As you know, the federal circuits have varying approaches to resolving ERISA denial-of-benefit cases. Some circuits use Rule 56 summary judgment as a process to resolve these cases, while the trend has been to use Rule 52 bench trials to resolve cases.
A new case highlights that, in cases applying de novo review, Rule 52 bench trials should be used–especially when there are factual debates on the diagnosis or severity of impairment of a claimant.
And…how much weight should be given to independent reviews by physicians “who only review the paper record”? This new case highlights that Independent Medical Exams (IME) may be needed more frequently, at least in the Fourth Circuit, due some overly broad language in the opinion concerning the weight to be given “paper reviews.”
Here’s the case of Tekmen v. Reliance Standard Life Insurance Company, 55 F.4th 951 (4th Cir. December 16, 2022).
FACTS: Tekmen, a financial analyst, sought ERISA-governed long term disability benefits after experiencing a concussion and dizziness, a sensitivity to sounds, and cognitive dysfunction following an auto accident. MRIs, EEGs and CT scans were read as normal. Reliance Standard denied the claim after two physicians reviewed Tekmen’s records. While they found some evidence of symptoms of hyperacusis and tinnitus, they found no objective evidence of neurological illness, and concluded “[i]n the absence of specific diagnosis, there is no evidence of impairment.” Tekmen appealed administratively and Reliance Standard then had an otolaryngologist and a psychiatrist review the records and they, too, found no impairment.
Tekmen then filed suit. Both parties filed motions for summary judgment, but then Plaintiff asked the district court to resolve the case under Rule 52. The court heard oral argument on the summary judgment motions and then denied both motions and awarded judgment for Tekmen after conducting a bench trial under Rule 52. Reliance Standard appealed to the Fourth Circuit Court of Appeals.
Fourth Circuit Court of Appeals: AFFIRMED judgment for Plaintiff— KEY HOLDINGS
- In de novo review ERISA denial-of-benefit cases, Rule 52 bench trials are the preferred route, rather than motions for summary judgment under Rule 56.
-“[S]ister circuits take diverging views on how ERISA denial-of-benefits cases should be handled….” Summary Judgment “may be appropriate when there is no genuine issue as to any material fact” and “a bench trial [under Rule 52] is appropriate when fact-finding is required.” Op. at 13.
-“Ordinarily, in the summary judgment context, the court ‘cannot weigh the evidence or make credibility determinations.’” Op. at 13.
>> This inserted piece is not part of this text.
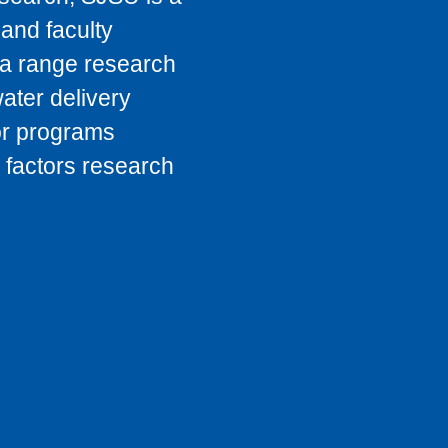
 and faculty
o a range research
ater delivery
or programs
 factors research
-Some circuits use a “modified summary judgment standard unique to ERISA cases. Instead of “viewing the evidence in the light most favorable to the non-moving party [as is done in typical Rule 56 motions],” in ERISA cases, the courts in those circuits simply used summary judgment as a vehicle for deciding the issue “and ‘the non-moving party was not entitled to the usual inferences in its favor.’” Op. at 13 (quoting 1st Circuit cases).
-“The difficulty with employing summary judgment in ERISA [cases] arises where the parties disagree as to key facts.” The Court is then forced to resolve “competing factual contentions within the administrative record about the cause, severity or legitimacy of an individual’s impairment.” Op. at 13.
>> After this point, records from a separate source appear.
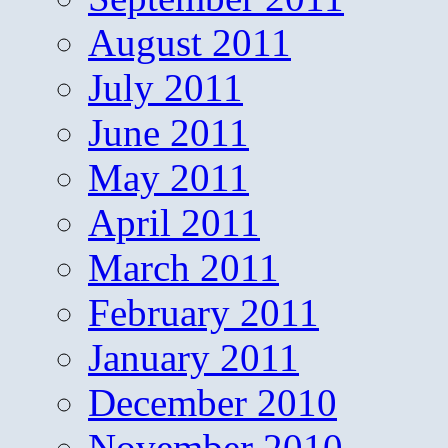
August 2011
July 2011
June 2011
May 2011
April 2011
March 2011
February 2011
January 2011
December 2010
November 2010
-“Where, as here, the district court is faced with directly at-odds contentions regarding whether the individual’s impairment is genuine, we see no alternative to the district court making findings of fact [under the Rule 52 procedure].” Op. at 14.
-“Accordingly, in the context of de novo review of ERISA denial-of-benefits cases…district courts should employ…[a Rule 52 bench trial], which will typically be limited to the administrative record that was before the plan administrator….” Op. 15 and fns 5 and 6.
- How much weight to give to opinions by treating physicians versus independent record reviews. Reliance Standard argued that the district court erred by giving more weight to the opinions of the treating physicians. The 4th Circuit disagreed, stating:
- The United States Supreme Court Nord decision “did not create [a rule prohibiting the district court] from giving more weight to the opinions of treating physicians.” Op. at 18
- “Where, as here, the district court determines that accounts of treating physicians are more persuasive than those of physicians who only examined a paper record, it is not error for the district court to assign those opinions more weight.” Op. at 18
Brief analysis: We understand the Court’s directive to use Rule 52 bench trials denial-of-benefit cases, and in practice most district courts in various circuits apply this approach to resolve these cases. However, this Court’s overly broad statement on whether a district court may give more weight to treating physicians versus an independent physician “who only examined a paper record,” should be addressed. In most cases paper reviews by the independent physician involve a more holistic review of all of the claimant’s records and are much better informed than the siloed review by individual treating physicians. Practitioners should be ready to address this opinion and this overly broad statement. And plan administrators may want to give more thought to having IMEs versus record reviews in certain cases.